When God’s grace is at work in your life, it’s not just “God’s favor,” as we often think. It is also his active power, explosive like dynamite. This power sustains us in every trial and equips us to enrich the lives of others as we employ our spiritual gifts. It brings joy in the face of trials. It comforts the most heinous, soul-warping hurts.
In 2 Corinthians, Paul finds himself in a unique position of justifying to the Corinthian church why he was qualified to be a leader in the church and an Apostle.
The church, it seems, was fixated with “celebrity preachers” and, in the eyes of many, Paul didn’t make the cut. He seems to have dealt with physical infirmity and, based on what’s written in the letter, was less than spectacular when it came to his public speaking charisma.
So, what would Paul say? What were his credentials for being a minister of the Gospel?
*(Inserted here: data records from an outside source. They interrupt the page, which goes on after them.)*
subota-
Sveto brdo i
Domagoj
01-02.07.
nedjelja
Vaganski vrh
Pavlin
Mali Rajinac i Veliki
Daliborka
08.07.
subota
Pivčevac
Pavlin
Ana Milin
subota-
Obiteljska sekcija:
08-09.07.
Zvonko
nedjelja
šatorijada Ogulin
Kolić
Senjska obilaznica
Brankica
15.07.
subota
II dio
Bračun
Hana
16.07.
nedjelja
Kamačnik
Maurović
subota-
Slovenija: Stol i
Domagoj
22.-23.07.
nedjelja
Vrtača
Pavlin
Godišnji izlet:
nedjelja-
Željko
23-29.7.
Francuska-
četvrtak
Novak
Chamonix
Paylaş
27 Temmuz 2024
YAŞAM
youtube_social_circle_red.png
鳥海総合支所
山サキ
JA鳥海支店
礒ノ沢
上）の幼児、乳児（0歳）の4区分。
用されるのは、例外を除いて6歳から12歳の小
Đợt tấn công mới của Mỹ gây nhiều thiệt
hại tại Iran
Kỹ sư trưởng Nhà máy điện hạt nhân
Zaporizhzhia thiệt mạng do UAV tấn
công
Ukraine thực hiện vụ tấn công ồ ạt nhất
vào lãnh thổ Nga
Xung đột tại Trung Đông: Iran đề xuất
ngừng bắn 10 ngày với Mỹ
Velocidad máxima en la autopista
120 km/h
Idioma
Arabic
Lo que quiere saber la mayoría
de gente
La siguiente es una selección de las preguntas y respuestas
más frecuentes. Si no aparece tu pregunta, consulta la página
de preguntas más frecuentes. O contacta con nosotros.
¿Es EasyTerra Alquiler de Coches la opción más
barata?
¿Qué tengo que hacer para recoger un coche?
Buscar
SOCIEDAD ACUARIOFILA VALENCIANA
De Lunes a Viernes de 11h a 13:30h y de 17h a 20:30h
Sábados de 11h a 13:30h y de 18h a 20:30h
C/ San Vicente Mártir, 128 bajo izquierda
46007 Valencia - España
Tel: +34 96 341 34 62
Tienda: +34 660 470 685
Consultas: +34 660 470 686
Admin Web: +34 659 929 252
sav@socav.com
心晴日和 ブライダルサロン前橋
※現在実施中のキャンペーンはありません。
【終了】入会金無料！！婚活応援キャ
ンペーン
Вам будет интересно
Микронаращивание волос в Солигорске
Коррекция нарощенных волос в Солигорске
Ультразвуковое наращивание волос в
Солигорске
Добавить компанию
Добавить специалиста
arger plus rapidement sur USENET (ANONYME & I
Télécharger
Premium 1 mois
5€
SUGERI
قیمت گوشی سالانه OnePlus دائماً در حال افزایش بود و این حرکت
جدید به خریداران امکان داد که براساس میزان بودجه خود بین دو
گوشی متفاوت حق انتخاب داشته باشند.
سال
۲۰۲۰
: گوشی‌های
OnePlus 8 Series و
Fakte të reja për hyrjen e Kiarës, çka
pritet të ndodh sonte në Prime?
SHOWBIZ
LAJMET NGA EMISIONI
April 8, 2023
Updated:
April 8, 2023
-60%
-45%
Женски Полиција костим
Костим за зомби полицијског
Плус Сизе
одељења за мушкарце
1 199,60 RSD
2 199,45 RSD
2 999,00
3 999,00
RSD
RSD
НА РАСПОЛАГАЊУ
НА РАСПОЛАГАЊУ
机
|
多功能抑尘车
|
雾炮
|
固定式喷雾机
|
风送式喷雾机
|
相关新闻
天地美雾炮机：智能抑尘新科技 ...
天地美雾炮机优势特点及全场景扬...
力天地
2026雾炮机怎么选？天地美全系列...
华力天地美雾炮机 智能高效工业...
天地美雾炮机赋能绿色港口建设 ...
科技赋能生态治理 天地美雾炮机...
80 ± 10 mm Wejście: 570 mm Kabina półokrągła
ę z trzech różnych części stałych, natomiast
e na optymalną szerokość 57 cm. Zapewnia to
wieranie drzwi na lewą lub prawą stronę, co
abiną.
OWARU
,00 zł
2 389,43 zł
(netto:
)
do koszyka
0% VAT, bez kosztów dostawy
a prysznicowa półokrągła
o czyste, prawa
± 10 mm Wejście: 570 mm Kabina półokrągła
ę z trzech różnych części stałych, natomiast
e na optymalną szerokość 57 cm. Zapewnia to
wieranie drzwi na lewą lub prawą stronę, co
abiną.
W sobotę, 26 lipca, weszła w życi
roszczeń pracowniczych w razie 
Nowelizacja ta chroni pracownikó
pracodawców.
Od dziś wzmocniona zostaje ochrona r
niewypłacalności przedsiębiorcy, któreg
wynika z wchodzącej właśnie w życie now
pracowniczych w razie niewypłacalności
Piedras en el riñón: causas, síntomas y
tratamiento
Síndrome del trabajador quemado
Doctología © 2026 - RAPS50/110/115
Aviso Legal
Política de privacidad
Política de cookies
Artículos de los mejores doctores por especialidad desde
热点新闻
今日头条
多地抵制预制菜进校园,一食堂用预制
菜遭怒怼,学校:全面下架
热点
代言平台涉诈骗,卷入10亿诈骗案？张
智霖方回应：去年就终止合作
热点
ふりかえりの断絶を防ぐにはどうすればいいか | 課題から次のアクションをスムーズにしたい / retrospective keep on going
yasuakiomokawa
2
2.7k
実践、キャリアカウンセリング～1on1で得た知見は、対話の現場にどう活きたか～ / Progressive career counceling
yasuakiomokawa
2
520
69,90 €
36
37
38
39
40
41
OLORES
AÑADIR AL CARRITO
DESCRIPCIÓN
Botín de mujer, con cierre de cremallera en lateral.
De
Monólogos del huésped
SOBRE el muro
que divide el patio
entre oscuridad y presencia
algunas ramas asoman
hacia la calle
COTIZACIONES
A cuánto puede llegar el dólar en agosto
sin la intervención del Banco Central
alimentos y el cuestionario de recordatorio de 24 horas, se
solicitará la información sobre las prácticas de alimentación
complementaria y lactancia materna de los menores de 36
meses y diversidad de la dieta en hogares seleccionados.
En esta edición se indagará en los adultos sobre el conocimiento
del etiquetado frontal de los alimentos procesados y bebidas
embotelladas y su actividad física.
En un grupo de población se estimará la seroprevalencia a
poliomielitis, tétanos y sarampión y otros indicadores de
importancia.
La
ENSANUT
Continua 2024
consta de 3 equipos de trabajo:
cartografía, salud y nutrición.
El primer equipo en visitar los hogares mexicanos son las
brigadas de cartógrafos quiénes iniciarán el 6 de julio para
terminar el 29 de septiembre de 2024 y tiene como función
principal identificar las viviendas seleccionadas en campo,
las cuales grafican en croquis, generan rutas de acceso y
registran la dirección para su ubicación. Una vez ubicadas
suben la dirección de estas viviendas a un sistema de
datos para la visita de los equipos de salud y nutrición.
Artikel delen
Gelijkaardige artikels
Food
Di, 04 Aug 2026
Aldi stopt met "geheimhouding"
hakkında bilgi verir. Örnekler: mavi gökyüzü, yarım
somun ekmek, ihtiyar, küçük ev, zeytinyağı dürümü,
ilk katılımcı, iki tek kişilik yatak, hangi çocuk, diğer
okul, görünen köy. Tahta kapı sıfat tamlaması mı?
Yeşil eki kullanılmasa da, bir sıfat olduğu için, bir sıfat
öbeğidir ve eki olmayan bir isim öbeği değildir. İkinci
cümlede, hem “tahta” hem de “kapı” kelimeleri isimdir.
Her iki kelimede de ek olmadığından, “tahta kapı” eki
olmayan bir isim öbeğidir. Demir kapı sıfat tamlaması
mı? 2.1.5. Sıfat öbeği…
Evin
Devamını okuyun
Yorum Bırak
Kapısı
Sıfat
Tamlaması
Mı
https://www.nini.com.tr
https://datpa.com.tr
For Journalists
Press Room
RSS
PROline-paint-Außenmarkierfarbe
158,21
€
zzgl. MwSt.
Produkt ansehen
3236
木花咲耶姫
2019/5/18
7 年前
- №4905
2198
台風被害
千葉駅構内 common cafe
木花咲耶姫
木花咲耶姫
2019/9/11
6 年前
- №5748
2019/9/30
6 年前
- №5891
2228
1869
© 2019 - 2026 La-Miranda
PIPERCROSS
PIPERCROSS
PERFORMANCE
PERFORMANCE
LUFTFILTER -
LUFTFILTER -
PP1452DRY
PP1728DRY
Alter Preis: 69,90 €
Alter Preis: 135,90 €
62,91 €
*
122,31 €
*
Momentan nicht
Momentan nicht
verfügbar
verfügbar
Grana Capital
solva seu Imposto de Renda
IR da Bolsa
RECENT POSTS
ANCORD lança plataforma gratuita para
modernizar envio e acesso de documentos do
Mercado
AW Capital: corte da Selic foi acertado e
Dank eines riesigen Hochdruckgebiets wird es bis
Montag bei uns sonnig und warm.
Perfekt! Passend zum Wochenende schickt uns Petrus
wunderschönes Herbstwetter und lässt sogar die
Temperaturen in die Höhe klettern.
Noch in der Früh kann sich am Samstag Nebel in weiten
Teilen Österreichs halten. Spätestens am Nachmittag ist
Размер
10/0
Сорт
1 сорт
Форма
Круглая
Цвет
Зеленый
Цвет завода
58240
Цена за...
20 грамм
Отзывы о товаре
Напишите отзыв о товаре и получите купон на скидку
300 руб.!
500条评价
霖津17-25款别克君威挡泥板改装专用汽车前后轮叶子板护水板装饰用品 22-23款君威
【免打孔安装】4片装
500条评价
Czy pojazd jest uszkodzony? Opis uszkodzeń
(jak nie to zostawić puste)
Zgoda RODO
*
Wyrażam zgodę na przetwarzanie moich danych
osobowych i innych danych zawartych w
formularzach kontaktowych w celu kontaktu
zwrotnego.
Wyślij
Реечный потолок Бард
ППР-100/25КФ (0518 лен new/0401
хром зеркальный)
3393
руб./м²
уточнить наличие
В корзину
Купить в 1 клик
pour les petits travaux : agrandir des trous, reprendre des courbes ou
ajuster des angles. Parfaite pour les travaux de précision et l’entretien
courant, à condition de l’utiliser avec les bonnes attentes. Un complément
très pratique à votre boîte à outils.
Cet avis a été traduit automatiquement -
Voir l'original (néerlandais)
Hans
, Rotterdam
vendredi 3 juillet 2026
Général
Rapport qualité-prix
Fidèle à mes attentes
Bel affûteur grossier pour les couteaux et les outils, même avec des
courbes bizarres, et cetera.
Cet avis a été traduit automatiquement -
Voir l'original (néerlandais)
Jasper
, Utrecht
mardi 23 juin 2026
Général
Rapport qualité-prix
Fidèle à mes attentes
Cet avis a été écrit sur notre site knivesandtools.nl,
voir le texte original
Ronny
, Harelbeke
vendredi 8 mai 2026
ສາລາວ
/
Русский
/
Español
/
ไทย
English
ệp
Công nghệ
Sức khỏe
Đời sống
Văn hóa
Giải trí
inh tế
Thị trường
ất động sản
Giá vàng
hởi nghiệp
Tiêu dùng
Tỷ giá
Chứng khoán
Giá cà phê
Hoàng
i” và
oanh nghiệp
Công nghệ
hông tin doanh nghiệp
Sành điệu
Throughout the letter, Paul says, essentially, “because I have suffered more than any of these celebrity preachers.” We learn that Paul was beaten within a half-inch of his life on several occasions. He was shipwrecked, whipped, stoned, imprisoned, and relentlessly persecuted by the Jews.
And beyond suffering, Paul had a past that seems to have haunted him—as a Pharisee he had persecuted and put Christians to death. So include monumental moral failures to the list of “qualifications.” When supposed “super apostles” were boasting about their strengths and gifts, Paul inn contrast talked about his weaknesses, sufferings, and near-death experiences. Why? Because those were the instances that put God’s grace in crystal clear 4K resolution. Not only was Paul commissioned by Christ to write the very words of God, he was also qualified to minister the gospel because he had received God’s grace in the midst of his trials and failures.
There are a few important lessons I want to draw out from Paul’s life and apply to us by way of exhortation and encouragement.
First, suffering, weakness, and failure are the central arenas in which we experience the Father’s gracious comfort (2 Corinthians 1:3-4).
In verse 3-4 of chapter 1, Paul says, “Blessed be the God and Father of our Lord Jesus Christ, the Father of mercies and God of all comfort, who comforts us in all our affliction.” The word for comfort here is parakaleo, which shares the same root as the Word for the Spirit or Helper in John’s gospel, or paraclete, and means “a calling to one’s aid, encouragement, comfort.” It means to come “up close and personal,” to get in someone’s personal space in order to encourage or exhort. In our deepest pain, God is not aloof or distant; he comes near, speaks the Word of life, and brings tender mercy in exactly the right way.